On January 15, 2020, we monitored that Microsoft released a security update for January 2020, which fixed a Windows CryptoAPI validation bypass vulnerability (CVE-2020-0601). The vulnerability was reported to Microsoft by the NSA.
The vulnerability exists in the way that Windows CryptoAPI (Crypt32.dll) validates the Elliptic Curve Cryptographic Algorithm Certificate and affects Windows 10 and Windows Server 2016/2019 and applications that rely on Windows CryptoAPI. Attack scenarios include:
1. Sign a malicious executable with a fake certificate, making the file appear to come from a trusted source.
2. Perform a man-in-the-middle attack and decrypt the user’s confidential information connected to the affected software.
- CVE-2020-0609/CVE-2020-0610: Remote desktop gateway remote code execution vulnerability. An attacker sending a malicious request to the target system remote desktop gateway through RDP may cause remote code execution. Microsoft has released a patch for Windows Server 2012/2012 R2 /2016/2019.
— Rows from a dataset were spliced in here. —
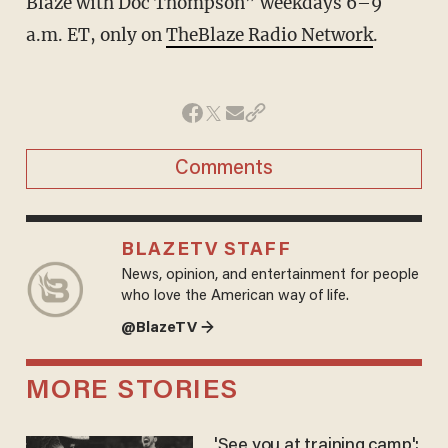
Blaze with Doc Thompson” weekdays 6–9
a.m. ET, only on
TheBlaze Radio Network
.
Comments
BLAZETV STAFF
News, opinion, and entertainment for people
who love the American way of life.
@BlazeTV →
MORE STORIES
'See you at training camp':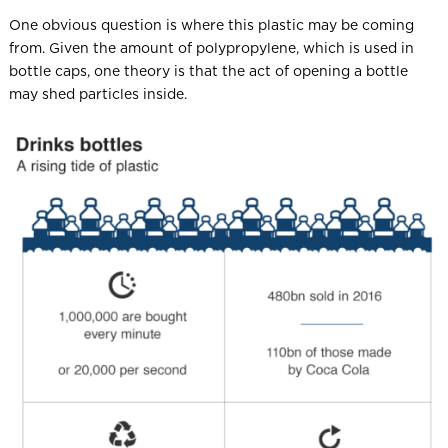
One obvious question is where this plastic may be coming
from. Given the amount of polypropylene, which is used in
bottle caps, one theory is that the act of opening a bottle
may shed particles inside.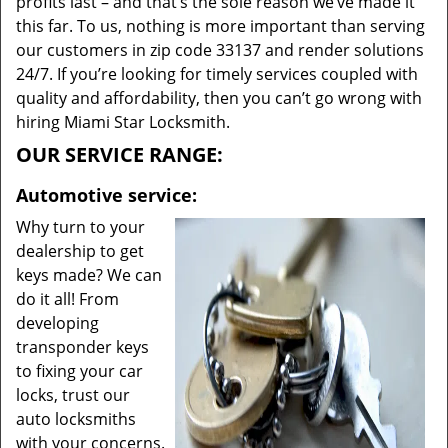
profits last – and that’s the sole reason we’ve made it
this far. To us, nothing is more important than serving
our customers in zip code 33137 and render solutions
24/7. If you’re looking for timely services coupled with
quality and affordability, then you can’t go wrong with
hiring Miami Star Locksmith.
OUR SERVICE RANGE:
Automotive service:
Why turn to your
dealership to get
keys made? We can
do it all! From
developing
transponder keys
to fixing your car
locks, trust our
auto locksmiths
with your concerns.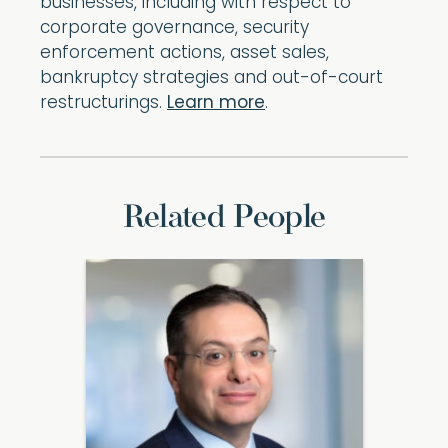
businesses, including with respect to
corporate governance, security
enforcement actions, asset sales,
bankruptcy strategies and out-of-court
restructurings.
Learn more
.
Related People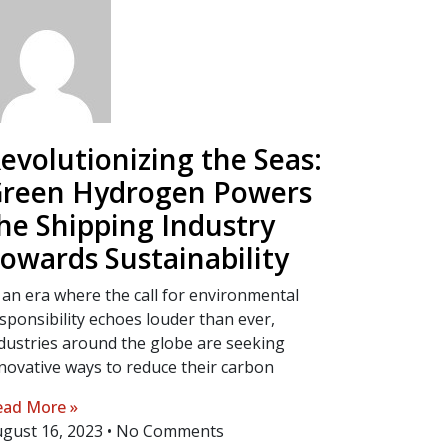
evolutionizing the Seas:
reen Hydrogen Powers
he Shipping Industry
owards Sustainability
 an era where the call for environmental
sponsibility echoes louder than ever,
dustries around the globe are seeking
novative ways to reduce their carbon
ad More »
gust 16, 2023
No Comments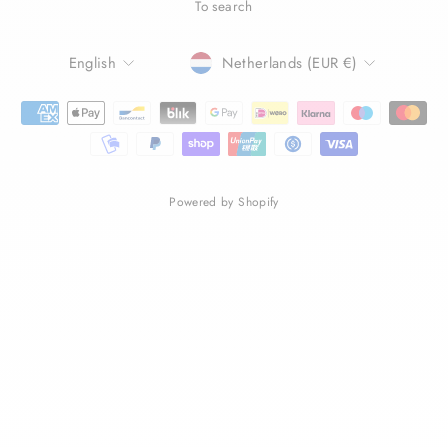
To search
LANGUAGE
CURRENCY
English
Netherlands (EUR €)
Powered by Shopify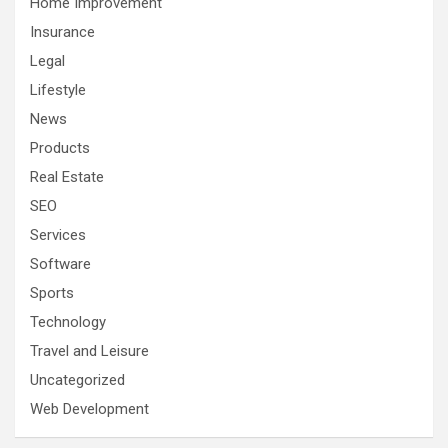
Home Improvement
Insurance
Legal
Lifestyle
News
Products
Real Estate
SEO
Services
Software
Sports
Technology
Travel and Leisure
Uncategorized
Web Development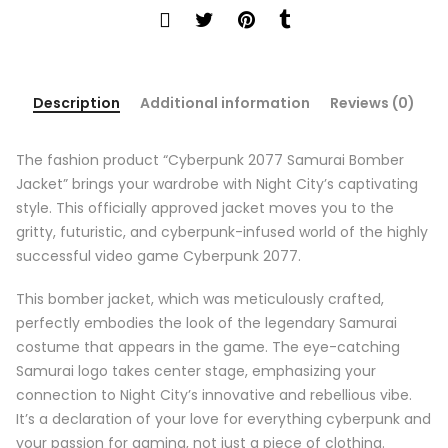
Description
Additional information
Reviews (0)
The fashion product “Cyberpunk 2077 Samurai Bomber
Jacket” brings your wardrobe with Night City’s captivating
style. This officially approved jacket moves you to the
gritty, futuristic, and cyberpunk-infused world of the highly
successful video game Cyberpunk 2077.
This bomber jacket, which was meticulously crafted,
perfectly embodies the look of the legendary Samurai
costume that appears in the game. The eye-catching
Samurai logo takes center stage, emphasizing your
connection to Night City’s innovative and rebellious vibe.
It’s a declaration of your love for everything cyberpunk and
your passion for gaming, not just a piece of clothing.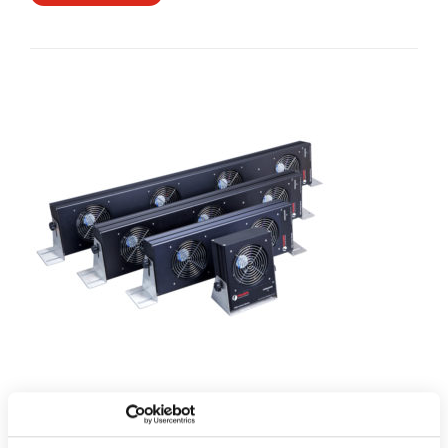
2050 Series Ionised Air Blowers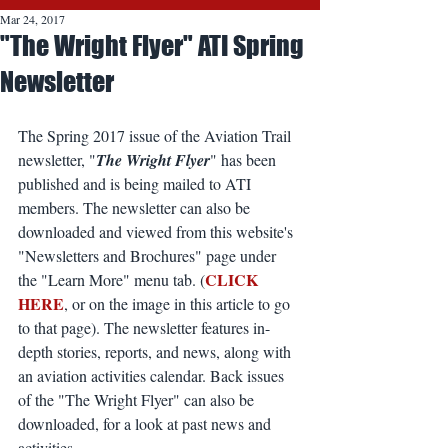
Mar 24, 2017
"The Wright Flyer" ATI Spring
Newsletter
The Spring 2017 issue of the Aviation Trail 
newsletter, "
The Wright Flyer
" has been 
published and is being mailed to ATI 
members. The newsletter can also be 
downloaded and viewed from this website's 
"Newsletters and Brochures" page under 
CLICK 
the "Learn More" menu tab. (
HERE
, or on the image in this article to go 
to that page). The newsletter features in-
depth stories, reports, and news, along with 
an aviation activities calendar. Back issues 
of the "The Wright Flyer" can also be 
downloaded, for a look at past news and 
activities.   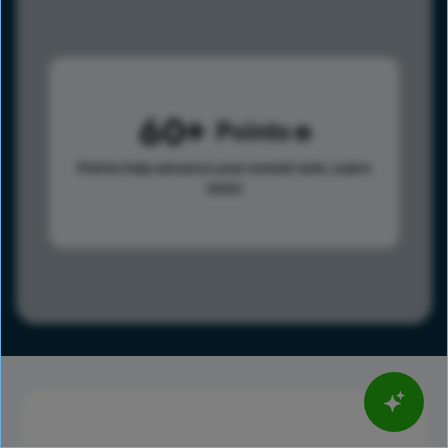
60
Points
Points help advance your overall rank.
Learn
more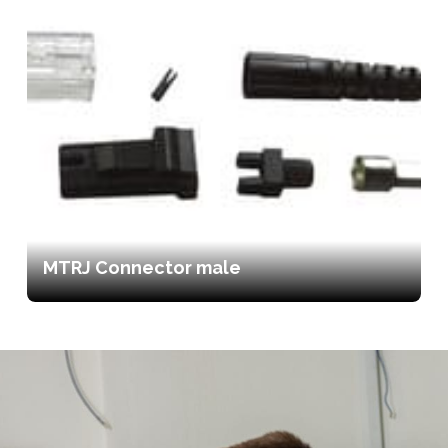
MTRJ Connector male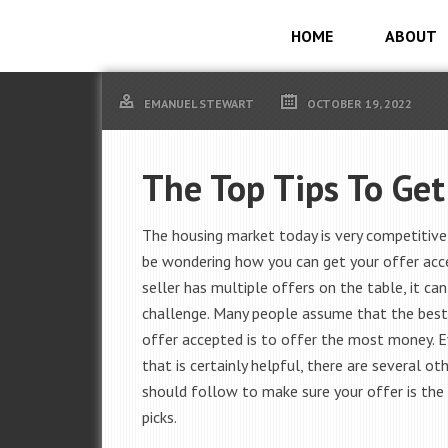
HOME
ABOUT
EMANUEL STEWART
OCTOBER 19, 2022
The Top Tips To Get
The housing market today is very competitive
be wondering how you can get your offer acce
seller has multiple offers on the table, it can
challenge. Many people assume that the best
offer accepted is to offer the most money. 
that is certainly helpful, there are several ot
should follow to make sure your offer is the 
picks.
- CVE-2020-0611: Remote desktop client remote code execution vulnerability. An attacker who tricked a victim into connecting to a malicious server could cause remote code execution. Microsoft has released patches for versions from Windows 7 SP1 / Windows Server 2008 R2 to Windows 10 Version 1909 / Windows Server 2019.
- CVE-2020-0603/CVE-2020-0605/CVE-2020-0606 /CVE-2020-0646: .NET Framework Remote Code Execution Vulnerability. If a user opens a malicious file with an affected .NET Framework version, remote code may result in carried out.